Mixtape by Mac Miller
- Released: March 11, 2011
- Genre: Hip-hop
- Length: 51:26
- Label: Rostrum
- Producer: ID Labs; Teddy Roxpin; Sap; Beans N Kornbread; Chuck Inglish; Just Blaze; Blue (of The Sore Losers); Ritz Reynolds; Khrysis;

Mac Miller chronology
| K.I.D.S. (2010) | Best Day Ever (2011) | On and On and Beyond (2011) |

Singles from Best Day Ever
- "Donald Trump" Released: May 17, 2011;

= Best Day Ever (mixtape) =

Best Day Ever is the fifth mixtape by American rapper Mac Miller. It was released by Rostrum Records on March 11, 2011, as the follow-up to Miller's acclaimed mixtape K.I.D.S. (2010). The mixtape consists of sixteen songs produced by nine producers (predominantly ID Labs), and includes features from rappers Wiz Khalifa and Phonte.
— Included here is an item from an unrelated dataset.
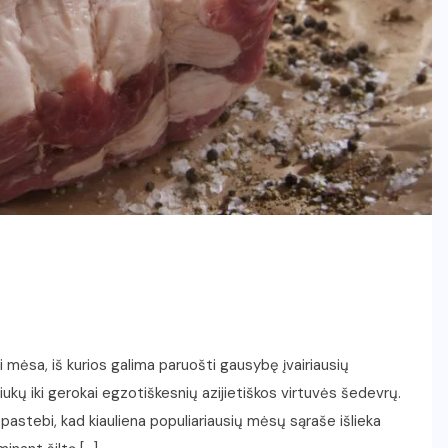
gi mėsa, iš kurios galima paruošti gausybę įvairiausių
iukų iki gerokai egzotiškesnių azijietiškos virtuvės šedevrų.
pastebi, kad kiauliena populiariausių mėsų sąraše išlieka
Four songs from Best Day Ever have music videos: "Donald Trump", "Get Up", "Wear My Hat" and "Best Day Ever".

==Release and promotion==
Over 20,000 viewers joined Miller for a live video stream prior to the mixtape's release. As of March 2019, the mixtape has received over 1.2 million downloads and 1.5 million streams on its official host, DatPiff. The song "Donald Trump" was released as a single on May 17, 2011. It became his first singles entry on the US Billboard Hot 100, peaking at number 75, and was certified platinum by the Recording Industry Association of America (RIAA). Its music video has received over 180 million views on YouTube, and is Miller's most-viewed video. When the video surpassed 16 million views, Donald Trump acknowledged the song on the social networking site Twitter, stating "Who wouldn't be flattered?".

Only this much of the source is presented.